Problem details
The data is to be retyped in full, exactly.

##### Material for this exercise #####

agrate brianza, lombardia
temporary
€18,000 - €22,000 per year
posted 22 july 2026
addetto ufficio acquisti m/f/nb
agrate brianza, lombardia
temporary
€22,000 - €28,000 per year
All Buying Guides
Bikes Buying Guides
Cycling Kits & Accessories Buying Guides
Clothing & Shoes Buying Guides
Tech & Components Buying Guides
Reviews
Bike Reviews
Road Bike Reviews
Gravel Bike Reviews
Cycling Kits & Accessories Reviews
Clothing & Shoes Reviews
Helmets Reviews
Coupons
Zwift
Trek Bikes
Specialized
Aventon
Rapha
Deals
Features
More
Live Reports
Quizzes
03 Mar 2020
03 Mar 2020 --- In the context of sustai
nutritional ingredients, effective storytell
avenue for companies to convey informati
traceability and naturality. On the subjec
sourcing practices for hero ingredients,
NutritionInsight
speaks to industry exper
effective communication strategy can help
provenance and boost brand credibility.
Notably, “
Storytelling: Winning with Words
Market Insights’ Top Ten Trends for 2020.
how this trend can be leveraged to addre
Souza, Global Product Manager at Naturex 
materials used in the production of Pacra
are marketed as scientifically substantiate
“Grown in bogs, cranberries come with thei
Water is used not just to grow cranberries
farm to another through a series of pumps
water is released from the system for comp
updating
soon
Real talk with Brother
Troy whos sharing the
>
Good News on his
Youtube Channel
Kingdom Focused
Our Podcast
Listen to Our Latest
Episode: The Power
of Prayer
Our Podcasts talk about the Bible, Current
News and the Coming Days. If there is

#####

Response below
agrate brianza, lombardia
temporary
€18,000 - €22,000 per year
posted 22 july 2026
addetto ufficio acquisti m/f/nb
agrate brianza, lombardia
temporary
€22,000 - €28,000 per year
All Buying Guides
Bikes Buying Guides
Cycling Kits & Accessories Buying Guides
Clothing & Shoes Buying Guides
Tech & Components Buying Guides
Reviews
Bike Reviews
Road Bike Reviews
Gravel Bike Reviews
Cycling Kits & Accessories Reviews
Clothing & Shoes Reviews
Helmets Reviews
Coupons
Zwift
Trek Bikes
Specialized
Aventon
Rapha
Deals
Features
More
Live Reports
Quizzes
03 Mar 2020
03 Mar 2020 --- In the context of sustai
nutritional ingredients, effective storytell
avenue for companies to convey informati
traceability and naturality. On the subjec
sourcing practices for hero ingredients,
NutritionInsight
speaks to industry exper
effective communication strategy can help
provenance and boost brand credibility.
Notably, “
Storytelling: Winning with Words
Market Insights’ Top Ten Trends for 2020.
how this trend can be leveraged to addre
Souza, Global Product Manager at Naturex 
materials used in the production of Pacra
are marketed as scientifically substantiate
“Grown in bogs, cranberries come with thei
Water is used not just to grow cranberries
farm to another through a series of pumps
water is released from the system for comp
updating
soon
Real talk with Brother
Troy whos sharing the
>
Good News on his
Youtube Channel
Kingdom Focused
Our Podcast
Listen to Our Latest
Episode: The Power
of Prayer
Our Podcasts talk about the Bible, Current
News and the Coming Days. If there is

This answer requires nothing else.